Unlike most years, nothing came up in the papers I attended that I could immediately use – unless you count Maura Stokes mentioning that ODS GRAPHICS ON will be the default in SAS 9.3 – which had me go up to the hotel room and add an * to several slides for my presentations the next two days where a program began with ODS GRAPHICS ON to have a footnote at the bottom saying no longer necessary when you get SAS 9.3.
Even though I didn’t find anything I could go back and use on Monday, which is unusual, that doesn’t mean at all that the conference wasn’t really worth attending. Very often, I will learn something and three months or six months later, I’ll have a need for PROC X. PROC GLMSELECT , also mentioned in the presentation by Maura Stokes (I did go to other presentations, really) is one I haven’t used before. It is used (surprise surprise) to help you select the best model. According to the documentation, “The procedure offers extensive capabilities for customizing the selection with a wide variety of selection and stopping criteria, from traditional and computationally efficient significance-level-based criteria to more computationally intensive validation-based criteria. The procedure also provides graphical summaries of the selection search. ” It was way cooler when you see the results than it sounds like from that description.
PROC VARCLUS was mentioned by David Pasta in the Q & A after one of the papers. That is another procedure I haven’t used, but that I want to explore further. According to the documentation “The VARCLUS procedure divides a set of numeric variables into either disjoint or hierarchical clusters. Associated with each cluster is a linear combination of the variables in the cluster, which may be either the first principal component or the centroid component.”
Something I can see coming in handy sooner rather than later is the %GetTweet macro to analyze (what else?) tweets from twitter, discussed in a paper by Satish Garla who is a student at Oklahoma State University.
Really interesting to me was the Java object talk by Diane Shealy. I did not even know there was a Java object in SAS. Apparently, the Javaobj has been hiding from me for a long time because once I started looking into it, I found an interesting paper by Richard DeVenezia about using JavaObj in the DATA step that was written back in 2004. We are likely to be doing a lot with Java in our company over the next year so if there is an easy way to connect it to SAS, I am intensely interested. Diane is also a student.

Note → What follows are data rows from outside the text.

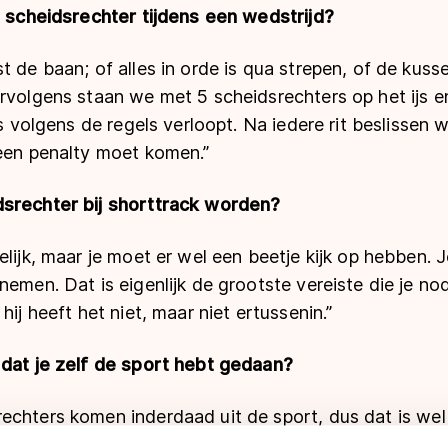
s scheidsrechter tijdens een wedstrijd?
t de baan; of alles in orde is qua strepen, of de kus
rvolgens staan we met 5 scheidsrechters op het ijs en
es volgens de regels verloopt. Na iedere rit beslissen w
 een penalty moet komen.”
srechter bij shorttrack worden?
elijk, maar je moet er wel een beetje kijk op hebben.
nemen. Dat is eigenlijk de grootste vereiste die je no
hij heeft het niet, maar niet ertussenin.”
 dat je zelf de sport hebt gedaan?
chters komen inderdaad uit de sport, dus dat is wel 
oe het spelletje gespeeld wordt en je ziet al vroeg v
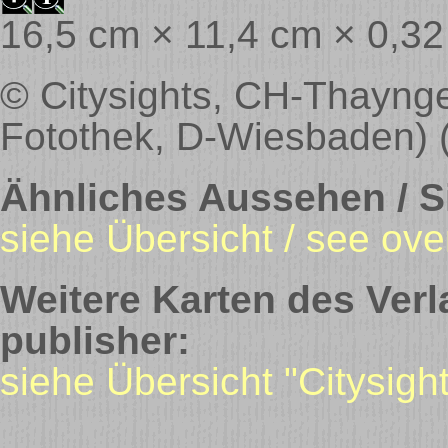
16,5 cm × 11,4 cm × 0,3
© Citysights, CH-Thaynge
Fotothek, D-Wiesbaden) 
Ähnliches Aussehen / Si
siehe Übersicht / see ove
Weitere Karten des Verl
publisher:
siehe Übersicht "Citysight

What is it with these bright, motivated students? Didn’t they read that article by Joel Stein in Time magazine this week saying they were the lazy generation?
When I was their age I was drinking beer at frat parties, not presenting at conferences.
So, there you have it, my homework from WUSS
GLMSELECT
VARCLUS
%GetTweet
Javaobj
Even cooler, Martha McLean on twitter had mentioned #readingweek. When I asked what that was she said it was something they had at the university she attended and now she applies it to her work. Every now and then she sets aside two or three days and does all the reading of work-related blogs, articles and books she has been meaning to read.
What an awesome idea. I hereby declare November 1-7 my reading week. Don’t try to stop me.
Well done!! 😉
Most Canadian universities had reading weeks although I daresay many folks used it to head to the sunny shores of the US!
My list and number of bookmarks, favourties, read-it-laters continues to grow – clearly I’m not the only one! I’ll likely be joining the early November #readingweek. Mine will see me book a few days off work (as part of
my learning plan) and soak it all up.
Your list is impressive – look forward to hearing how your week goes!!